A partir de los cincuenta y dos años, mi vida cambió su rumbo. La obstinación por la lectura se desaceleró; comprendí que jamás alcanzaría todo el conocimiento. Los psicólogos me diagnosticaron una depresión, pero mi trastorno venía de mis ideas. Las acumulé durante tantos años y en tal cantidad que todo acto, desde coger un vaso o pasear frente al mar, se convertía en un cúmulo de teorías. Con cincuenta y cinco años decidí retirarme a un faro en una isla remota. Los faros son los supervivientes del tiempo, aquello que nos fue prestado desde los primeros inventos del hombre. Allí me quedé escuchando durante años. A los sesenta y cinco, se me reveló todo. Leía, por enésima vez, el Libro VII de la obra República, de Platón. El sabio griego me recordó la respuesta en los diálogos de su maestro, Sócrates, con su hermano Glaucón de Atenas. Me pedía, desde el eco de los siglos, que fantaseara con el fulgor de las ideas más allá de las sombras. Y, de pronto, sucedió. No tengo palabras para expresar aquel desvarío de mis sentidos, donde la realidad conocida, como conté al inicio, se escondió ante mis ojos y soterró su existencia. Al fin había logrado alejarme de las sombras, y no fui el primero; otros me habían precedido. Allí estaban todos, esperándome, conocéis sus nombres porque los hemos confundido con dioses. Conviví con ellos desde los sesenta y cinco hasta los noventa años. En aquel tiempo, aprendí a ser todos los hombres que existieron, a crear todas las historias escritas. Comprendí la naturaleza del azar y de lo aleatorio, descifré el propósito de las tragedias. Aprendí a manejar los telares donde se tejen todas las ideas. Conocí que la vida es infinita, solo somos una presencia ocasional en uno de los mundos posibles. Indagué dentro de la materia y observé que estamos hechos con la misma fragancia que el universo. Sin embargo, no quise ser otro dios, por eso, cuando sobrepasé los noventa años regresé junto al resto de la humanidad. Lo escribí todo en un último libro, pero me tomaron por un loco, un soñador desquiciado. Me difamaron entre burlas y sarcasmos. Con noventa y dos años, acabé recluido en una residencia.

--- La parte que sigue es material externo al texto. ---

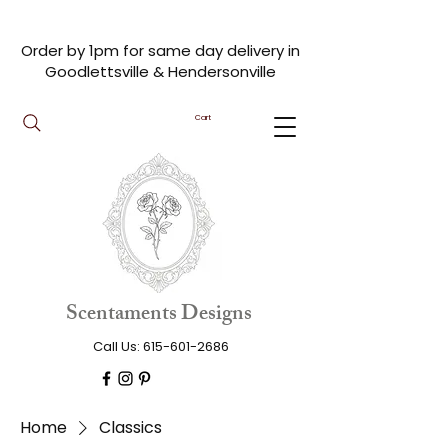
Order by 1pm for same day delivery in
Goodlettsville & Hendersonville
Cart
Scentaments Designs
Call Us:
615-601-2686
Home
Classics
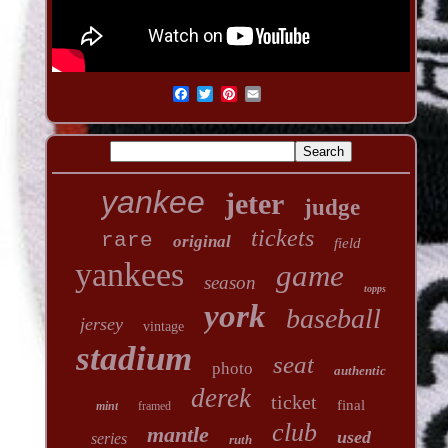
yankee
jeter
judge
tickets
rare
original
field
yankees
game
season
topps
york
baseball
jersey
vintage
stadium
seat
photo
authentic
derek
ticket
final
mint
framed
club
mantle
used
series
ruth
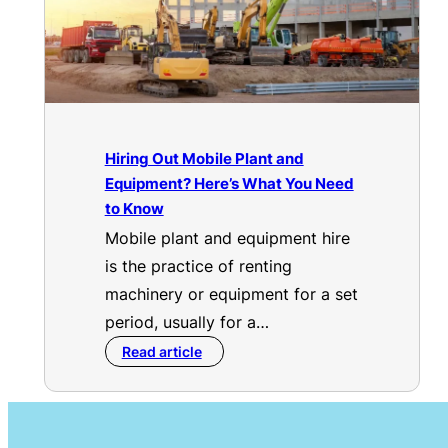
Hiring Out Mobile Plant and
Equipment? Here’s What You Need
to Know
Mobile plant and equipment hire
is the practice of renting
machinery or equipment for a set
period, usually for a…
Read article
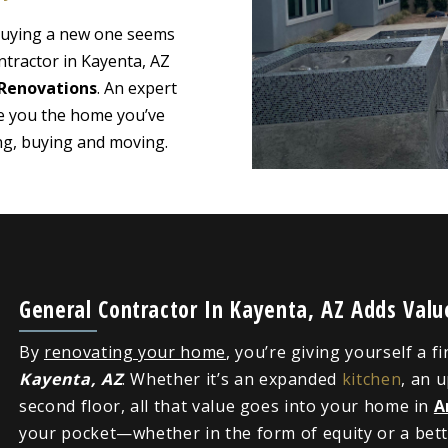
 buying a new one seems
ntractor in Kayenta, AZ
Renovations
. An expert
ve you the home you’ve
ing, buying and moving.
General Contractor In Kayenta, AZ Adds Val
By
renovating your home
, you’re giving yourself a f
Kayenta, AZ
. Whether it’s an expanded
kitchen
, an 
second floor, all that value goes into your home in
A
your pocket—whether in the form of equity or a bette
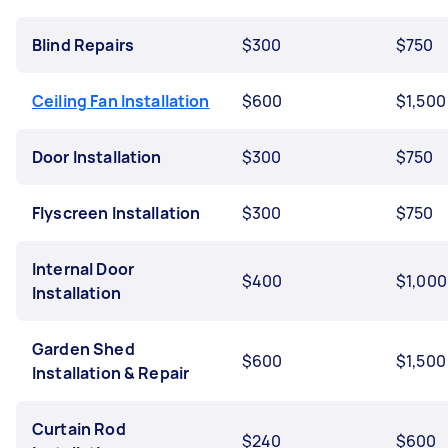
Blind Repairs
$300
$750
Ceiling Fan Installation
$600
$1,500
Door Installation
$300
$750
Flyscreen Installation
$300
$750
Internal Door
$400
$1,000
Installation
Garden Shed
$600
$1,500
Installation & Repair
Curtain Rod
$240
$600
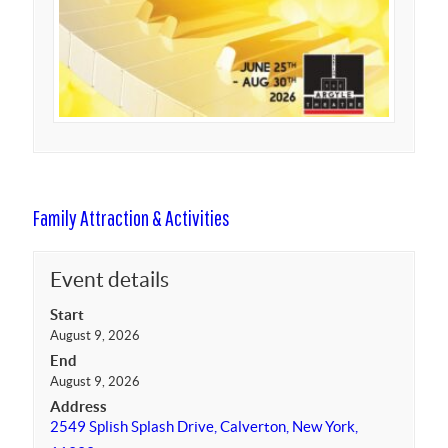
Family Attraction & Activities
Event details
Start
August 9, 2026
End
August 9, 2026
Address
2549 Splish Splash Drive, Calverton, New York,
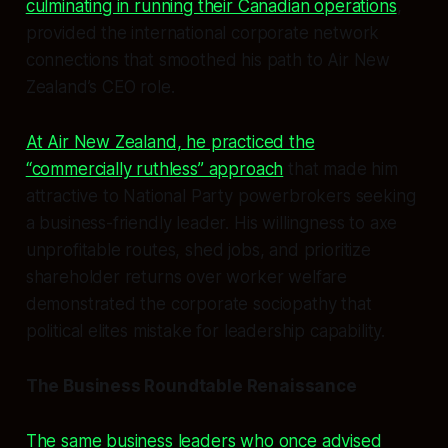
culminating in running their Canadian operations
,
provided the international corporate network
connections that smoothed his path to Air New
Zealand’s CEO role.
At Air New Zealand, he practiced the
“commercially ruthless” approach
that made him
attractive to National Party powerbrokers seeking
a business-friendly leader. His willingness to axe
unprofitable routes, shed jobs, and prioritize
shareholder returns over worker welfare
demonstrated the corporate sociopathy that
political elites mistake for leadership capability.
The Business Roundtable Renaissance
The same business leaders who once advised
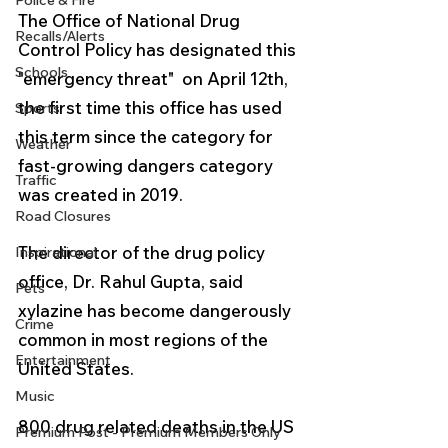
Police & Fire
The Office of National Drug 
Recalls/Alerts
Control Policy has designated this 
Schools
"emergency threat"  on April 12th, 
the first time this office has used 
Sports
this term since the category for 
Weather
fast-growing dangers category 
Traffic
was created in 2019. 
Road Closures
The director of the drug policy 
Inspirational
office, Dr. Rahul Gupta, said 
Pets
xylazine has become dangerously 
Crime
common in most regions of the 
Entertainment
United States.
Music
800 drug related deaths in the US 
Premium Post - Premium Members Only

Hoy cumplo cien. Esta mañana tuve una fiesta y me dieron una sorpresa: fuimos a la biblioteca del Patrimonio Nacional. Regresé setenta y cinco años después; aún sentía la misma emoción de la primera vez. Me sentaron frente a una estantería donde contemplé mis libros en una sección que llevaba mi nombre; eran mis ochenta obras de ensayo. De regreso a la residencia, me vieron sonreír. Al contemplar todos mis libros, comprendí que era lo que nunca imaginé ser. Me había convertido en una nueva idea.